Woodinville resident Duane Tehee began his quest after simply reading a journal.
Not just any old journal, it detailed a months-long hiking expedition along one of the National Scenic trails in the United States.
"I was really intrigued," he said.
At that point, Tehee said he wasn't really a hiker—at least not the kind who go out for months at a stretch—but he wanted to give it a try.
The retired United States Air Force Lt. Colonel did more than just try. Last Sunday, Tehee, 63, became only one of 170 people in the world to receive the Triple Crown Award for completing the Appalachian Trail, the Pacific Crest Trail, and the Continental Divide Trail. Each of these trails runs in a north-south direction; and total 8,000 miles.
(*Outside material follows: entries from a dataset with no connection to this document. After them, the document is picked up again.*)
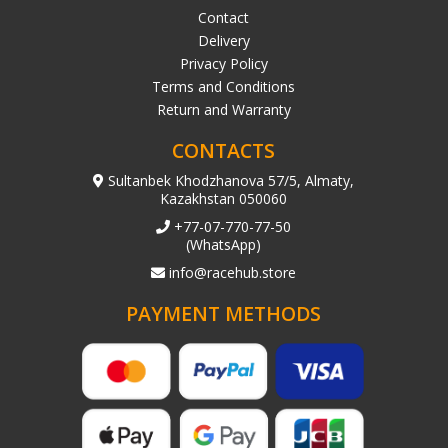
Contact
Delivery
Privacy Policy
Terms and Conditions
Return and Warranty
CONTACTS
Sultanbek Khodzhanova 57/5, Almaty,
Kazakhstan 050060
+77-07-770-77-50
(WhatsApp)
info@racehub.store
PAYMENT METHODS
He and others were recognized at the 17th annual American Long Distance Hiking Association-West Gathering near Mount Hood, Ore.
To “thru-hike” any of the three trails in a single season takes an average long-distance backpacker approximately 5 to 5 1/2 months. Many hikers hike these trails over several years, hiking a few weeks at a time. The award gives equal recognition to thru-hikers and section-hikers that have hiked the entire length of all three trails and does not consider issues such as sequence, direction, speed, duration, frequency, or whether one carries a pack.
Trials on the trail
Tehee knew this journey would not be a small undertaking. He lost 55 pounds during his first hiking adventure due to burning 7,000 calories a day.
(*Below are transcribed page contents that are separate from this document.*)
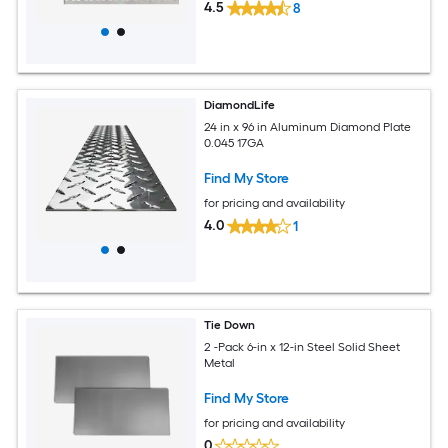
4.5
8
DiamondLife
24 in x 96 in Aluminum Diamond Plate
0.045 17GA
Find My Store
for pricing and availability
4.0
1
Tie Down
2 -Pack 6-in x 12-in Steel Solid Sheet
Metal
Find My Store
for pricing and availability
0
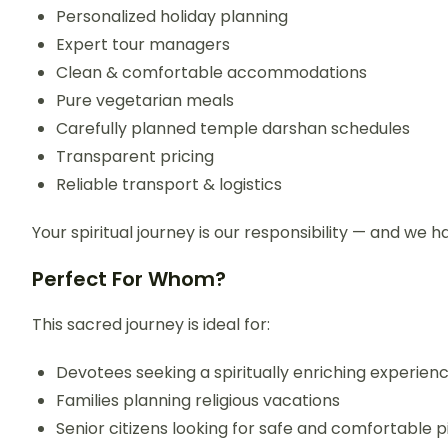
Personalized holiday planning
Expert tour managers
Clean & comfortable accommodations
Pure vegetarian meals
Carefully planned temple darshan schedules
Transparent pricing
Reliable transport & logistics
Your spiritual journey is our responsibility — and we h
Perfect For Whom?
This sacred journey is ideal for:
Devotees seeking a spiritually enriching experien
Families planning religious vacations
Senior citizens looking for safe and comfortable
In the spring of 2009, Tehee started hiking the Continental Divide Trail but suffered a near fatal fall that required him to be taken out by helicopter for emergency surgery in an hospital outside Glacier National Park. An ulcer, a stomach tear and a broken hand did not deter Tehee from his goal. He started the hike again in 2010 and completed it several months later.
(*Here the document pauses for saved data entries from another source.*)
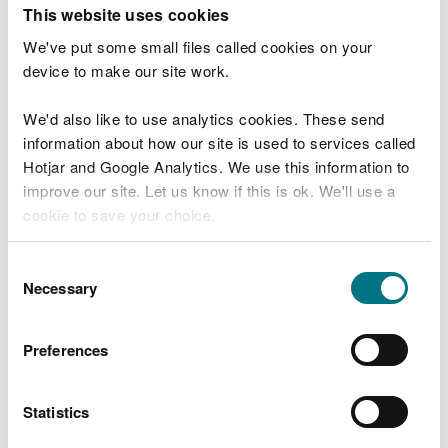
T
This website uses cookies
e
What were you doing?
l
We've put some small files called cookies on your
l
device to make our site work.
u
s
We'd also like to use analytics cookies. These send
Don't include personal or financial information
a
information about how our site is used to services called
b
o
Hotjar and Google Analytics. We use this information to
u
improve our site. Let us know if this is ok. We'll use a
What went wrong?
t
cookie to save your choice.
y
o
You can
read more about our cookies
before you
u
Consent
r
choose.
Necessary
Selection
v
i
s
Preferences
i
t
Statistics
Last updated 10 Mar 2025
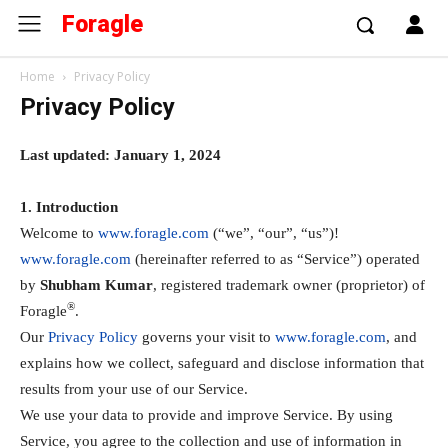
Foragle
Home
Privacy Policy
Privacy Policy
Last updated: January 1, 2024
1. Introduction
Welcome to
www.foragle.com
(“we”, “our”, “us”)!
www.foragle.com
(hereinafter referred to as “Service”) operated
by
Shubham Kumar
, registered trademark owner (proprietor) of
®
Foragle
.
Our
Privacy Policy
governs your visit to
www.foragle.com
, and
explains how we collect, safeguard and disclose information that
results from your use of our Service.
We use your data to provide and improve Service. By using
Service, you agree to the collection and use of information in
He also earned the trail name of Beacon on the 2010 expedition by helping a fellow hiker in Montana find her way back to the trail.
"You're like a beacon in the night," she told him.
In 2011, he completed the Pacific Crest Trail.
He finished the Appalachian Trail on Aug. 5.
Now that he's off the trail and back living under a roof, Tehee is unsure of what he'll do next. This week, he's celebrating his award by hiking in Oregon.
"I'm running out of trails," he joked. "I'm not sure what I'll do."